クリスは既に後方支援を決め込んでいるようだ。街のプリーストと共にキャベツ狩りに行く冒険者に俊敏と耐久を上げる支援魔法をかけたり、傷ついた冒険者に回復魔法をかけたりしている。
「クリス様!支援魔法が追いつきません!ど、どうすれば……」
「慌てないで!順番に対処して、あまりに遅れるようだったら私の方に回して!」
「は、はい!」
「【
「クリス様!負傷者が……」
「軽い傷の人はお任せします!骨折以上の人はこちらへ集まってください!【
……クリスが冒険者登録したのはつい最近だってことは街のみんな知ってるはずなんだが、完全にプリーストたちのリーダーをやっている。これも女神のなせる技か……

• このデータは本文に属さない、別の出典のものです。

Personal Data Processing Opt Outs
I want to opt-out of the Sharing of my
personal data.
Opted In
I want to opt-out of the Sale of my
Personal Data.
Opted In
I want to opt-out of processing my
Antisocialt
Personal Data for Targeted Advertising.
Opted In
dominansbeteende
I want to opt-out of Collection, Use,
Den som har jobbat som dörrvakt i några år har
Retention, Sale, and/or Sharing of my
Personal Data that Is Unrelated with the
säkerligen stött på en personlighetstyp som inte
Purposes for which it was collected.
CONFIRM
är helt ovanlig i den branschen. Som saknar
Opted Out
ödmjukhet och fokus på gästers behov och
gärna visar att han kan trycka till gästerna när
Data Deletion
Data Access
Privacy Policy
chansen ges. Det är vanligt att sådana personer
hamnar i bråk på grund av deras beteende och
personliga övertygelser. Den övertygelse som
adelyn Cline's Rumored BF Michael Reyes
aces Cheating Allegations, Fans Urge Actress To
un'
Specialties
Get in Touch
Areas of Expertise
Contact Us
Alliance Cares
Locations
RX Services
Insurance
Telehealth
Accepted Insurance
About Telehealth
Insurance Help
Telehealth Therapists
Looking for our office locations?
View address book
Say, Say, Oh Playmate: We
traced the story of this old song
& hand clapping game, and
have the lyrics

「あの、カズマさん。私たちも行きましょう!早くしないとキャベツ無くなっちゃいますよ!」
「いや、でもなぁ……」
「もうクレアさんは前線に出ているんですよ!私たちも早く行かないと!」
ゆんゆんが指差す先には、クレアが丘の上に立っていた。その姿は威風堂々と、まさに人民を守る騎士と言った風貌だ。実際は欲望丸出しでキャベツを収穫しているだけだが。
「【デコイ】」
デコイ。囮という意味を持つこのスキルは、ゲームでいうところのヘイトを集めるスキルだ。発動した途端、大量のキャベツがクレアに向かって突撃していく。
そこからは芸術的だった。
突撃を避けて、羽の部分だけを斬る。たったそれだけの動作がまるで流麗な舞いのような美しさを感じさせた。
「おお……!一瞬で何十体も……」
「よし!拾いに行くぞ!」
他の冒険者たちも俄に騒ぎ立ち、クレアが狩ったキャベツを回収しに向かう。それを確認してから、また新しい獲物を探しに行くクレア。まだまだ稼ぐ気満々のようだ。
「すっげぇな……あれ一回で何十万稼いだんだ……?」
「同じ上級職といえども、流石にレベルの差を感じますね。あの剣だって相当の筋力要求値があるでしょうに、あんなに軽々と……」
キャベツ相手とはいえ、これが高レベル上級職の本気か。相応に高いステータスと、強力なスキル。それを上手く使いこなして敵を殲滅する様はまるで英雄譚の主人公のように輝いて見える。
……もし、あいつが恨みを晴らさんと俺に襲いかかってきたら……
「……大丈夫ですか?カズマさん、びっくりするほど顔色悪いですけど」
「い、いや?ビビってねーし。あんな白スーツちっとも怖くねーし……怖くねーし……」
「……」
ゆんゆんの失望の目線が痛い。でもしょうがないじゃん……
「ほら、私たちも収穫に向かいましょう。私の魔法で倒そうとすると傷がついてしまうので、上手く拘束しますからその隙に羽を切り落としてください」
「お、おう。任せろ」
「あ!今のすごくパーティっぽくなかったですか!ちゃんと役割分担して、背中を任せ合うみたいな!」
「いやパーティっぽかったというかそのものなんだが……」
そもそもキャベツの収穫でそんな背中を任せ合うような大立ち回りはしたくない。